The custom garage where the cars are housed is just one of many themed rooms in the home.
Some rooms have crocheted ceilings. Others have faux-mink walls and ceilings. One room is wood-panelled, with a shag carpet and kitschy artwork everywhere. Another room features a crystal Lucite dining table set, which comes with two eccentric-looking elf dolls.
Statues, stuffed animals, dolls, figurines and other lifelike figures occupy most of the rooms, so prospective buyers need never worry that they’ll be alone. Turn your head in the house and you’ll probably see a carved face turned to look at you.
The bedrooms are also sights to behold. Each one comes with a single bed, draped in what appears to be velvet sheets and flanked at the foot of the bed by Grecian statues. One bed is draped in a black blanket, and comes with a matching pair of slippers and a stuffed black dog. The blanket, slippers and dog all appear to be made from the same material.
The home also includes two full bathrooms and two half-bathrooms, each done up in a “mind-blowing” different theme. One features classic statues in a white, silver, cream and black colour scheme. Another bathroom looks like a colour bomb exploded inside it, with green, purple and blue flower-patterned wallpaper absolutely everywhere.
“The whole thing is a giant composition, essentially,” Lauer said.
The home’s owner, Ronald Nassar, is still very much alive, and is eager to see his meticulously designed home sold to someone who will appreciate it. The 67-year-old retired industrial designer transformed the property into what it is today after inheriting it from his parents, who passed away decades ago. Since then, Nassar has endeavoured to give each room a theme and a colour scheme, and has outfitted the house from top to bottom with modern features.
Prospective buyers are being asked to provide 48 hours’ notice before a viewing, and are also required to prove that they have the half a million dollars necessary to buy the home before they are approved for a tour.
The listing also stipulates that any showing must be done on a sunny day.

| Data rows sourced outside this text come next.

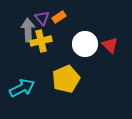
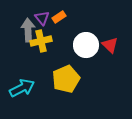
white circle: moved 1 px right, 1 px down
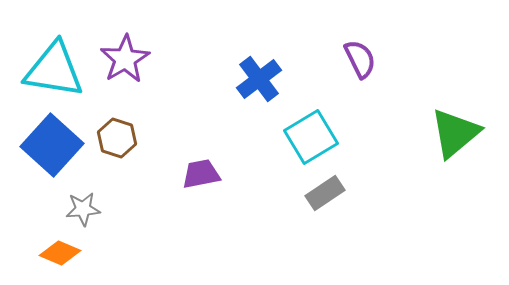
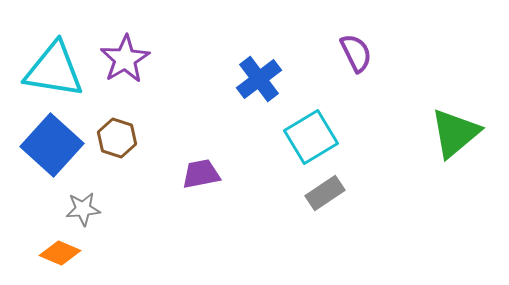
purple semicircle: moved 4 px left, 6 px up
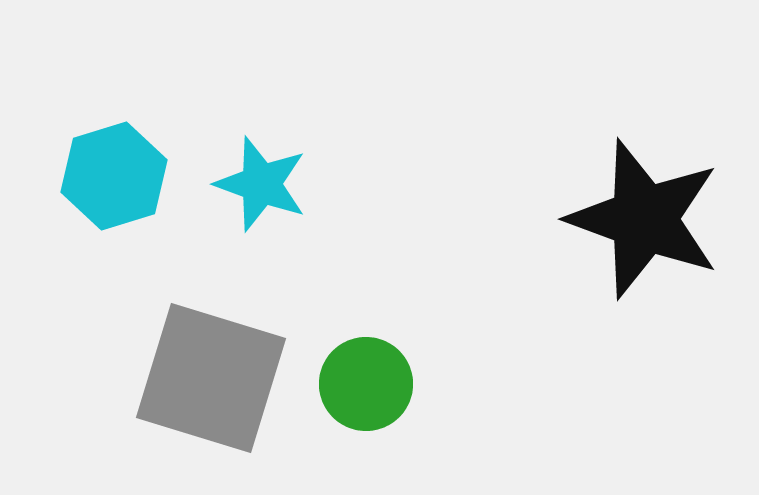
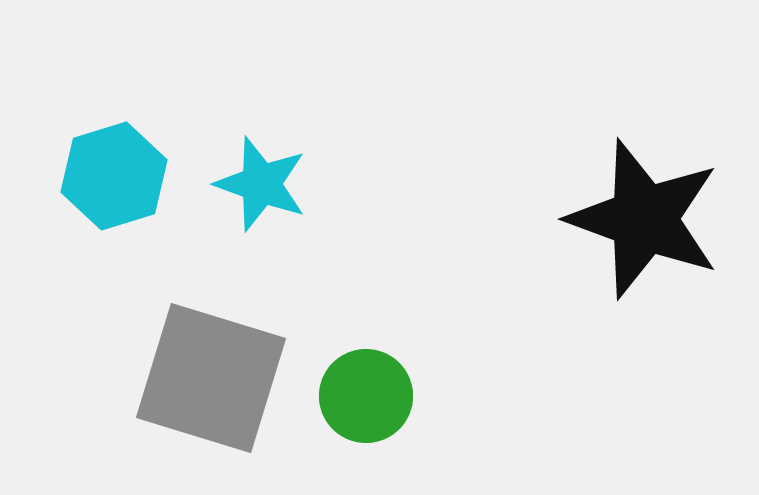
green circle: moved 12 px down
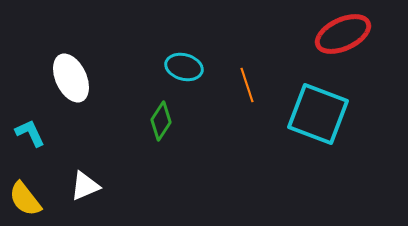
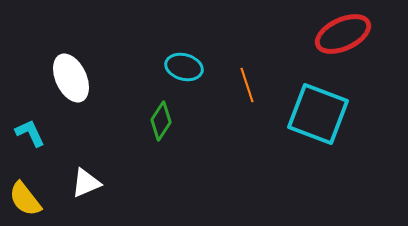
white triangle: moved 1 px right, 3 px up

“The seller really only likes to meet and show the house on sunny days,” Lauer said. He added that Nassar is very particular about sunny days in general. “Even when I just meet him for lunch, it has to be on a sunny day.”
Lauer says he’s got a non-exhaustive list of the items included in the sale, because “to a certain extent, it just keeps going and going.”
Among the items listed online are hand-painted automotive murals, a custom billiard table, “mint condition” Frigidaire refrigerators from 1950 and “countless automotive relics and artifacts.”
But that’s just scratching the surface of everything in the home, Lauer says. “Whoever ends up buying it is going to find some surprises,” he said.
The 1,886 square-foot home also includes a heated outdoor pool.
The home is at 450 Grixdale Ave. W., to the east of Detroit’s main north-south highway, Woodward Avenue. Lauer says the home would have been worth twice its listing value if it were on the other side of Woodward, but as it is, he predicts the property will be a good investment going forward.
Mark Druckmiller, a referring agent at Real Estate One’s customer care centre, described the listing as “a bit of an anomaly” for the Detroit area, given that nearby properties are listed at $138,000, $60,000 and $27,000.
One bulldozer-ready house nearby is even listed at $5,499.
Druckmiller added that it’s extremely rare to see a seller ask for cash only, with no financial options available.
Lauer describes Grixdale and the nearby blocks as “pretty well-kept,” although some of the streets beyond that radius are “a little more dilapidated.”
He adds that the house itself is truly one-of-a-kind.
“I don’t really know a better well-kept house than this one,” he said, “Plus all the treasures that come along with it.”